# Requirement:
Every line of the listing must be repeated exactly.

# Material provided:
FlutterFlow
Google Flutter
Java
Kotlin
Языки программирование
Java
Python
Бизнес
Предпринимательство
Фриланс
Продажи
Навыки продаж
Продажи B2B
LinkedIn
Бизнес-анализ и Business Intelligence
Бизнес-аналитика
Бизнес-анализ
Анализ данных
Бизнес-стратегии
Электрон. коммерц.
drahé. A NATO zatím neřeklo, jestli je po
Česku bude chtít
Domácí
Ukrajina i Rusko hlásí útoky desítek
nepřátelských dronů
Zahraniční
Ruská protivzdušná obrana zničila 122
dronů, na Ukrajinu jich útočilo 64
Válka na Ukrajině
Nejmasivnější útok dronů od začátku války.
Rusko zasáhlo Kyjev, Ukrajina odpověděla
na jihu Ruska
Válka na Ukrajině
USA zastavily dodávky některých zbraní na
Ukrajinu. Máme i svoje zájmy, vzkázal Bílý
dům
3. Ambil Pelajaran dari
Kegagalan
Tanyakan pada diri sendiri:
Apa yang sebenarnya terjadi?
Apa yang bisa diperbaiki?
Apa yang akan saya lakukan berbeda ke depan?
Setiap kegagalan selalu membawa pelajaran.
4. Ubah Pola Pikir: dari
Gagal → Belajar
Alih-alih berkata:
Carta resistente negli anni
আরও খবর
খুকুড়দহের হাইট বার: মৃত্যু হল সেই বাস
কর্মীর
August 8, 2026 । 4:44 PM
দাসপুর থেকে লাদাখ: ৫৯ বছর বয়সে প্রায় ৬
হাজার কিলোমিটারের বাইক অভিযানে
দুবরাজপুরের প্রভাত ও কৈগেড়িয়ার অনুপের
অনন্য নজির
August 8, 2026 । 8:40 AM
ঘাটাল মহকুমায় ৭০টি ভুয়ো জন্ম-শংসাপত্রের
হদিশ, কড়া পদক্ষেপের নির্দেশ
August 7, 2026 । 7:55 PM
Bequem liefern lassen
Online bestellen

# Answer to the exercise:
FlutterFlow
Google Flutter
Java
Kotlin
Языки программирование
Java
Python
Бизнес
Предпринимательство
Фриланс
Продажи
Навыки продаж
Продажи B2B
LinkedIn
Бизнес-анализ и Business Intelligence
Бизнес-аналитика
Бизнес-анализ
Анализ данных
Бизнес-стратегии
Электрон. коммерц.
drahé. A NATO zatím neřeklo, jestli je po
Česku bude chtít
Domácí
Ukrajina i Rusko hlásí útoky desítek
nepřátelských dronů
Zahraniční
Ruská protivzdušná obrana zničila 122
dronů, na Ukrajinu jich útočilo 64
Válka na Ukrajině
Nejmasivnější útok dronů od začátku války.
Rusko zasáhlo Kyjev, Ukrajina odpověděla
na jihu Ruska
Válka na Ukrajině
USA zastavily dodávky některých zbraní na
Ukrajinu. Máme i svoje zájmy, vzkázal Bílý
dům
3. Ambil Pelajaran dari
Kegagalan
Tanyakan pada diri sendiri:
Apa yang sebenarnya terjadi?
Apa yang bisa diperbaiki?
Apa yang akan saya lakukan berbeda ke depan?
Setiap kegagalan selalu membawa pelajaran.
4. Ubah Pola Pikir: dari
Gagal → Belajar
Alih-alih berkata:
Carta resistente negli anni
আরও খবর
খুকুড়দহের হাইট বার: মৃত্যু হল সেই বাস
কর্মীর
August 8, 2026 । 4:44 PM
দাসপুর থেকে লাদাখ: ৫৯ বছর বয়সে প্রায় ৬
হাজার কিলোমিটারের বাইক অভিযানে
দুবরাজপুরের প্রভাত ও কৈগেড়িয়ার অনুপের
অনন্য নজির
August 8, 2026 । 8:40 AM
ঘাটাল মহকুমায় ৭০টি ভুয়ো জন্ম-শংসাপত্রের
হদিশ, কড়া পদক্ষেপের নির্দেশ
August 7, 2026 । 7:55 PM
Bequem liefern lassen
Online bestellen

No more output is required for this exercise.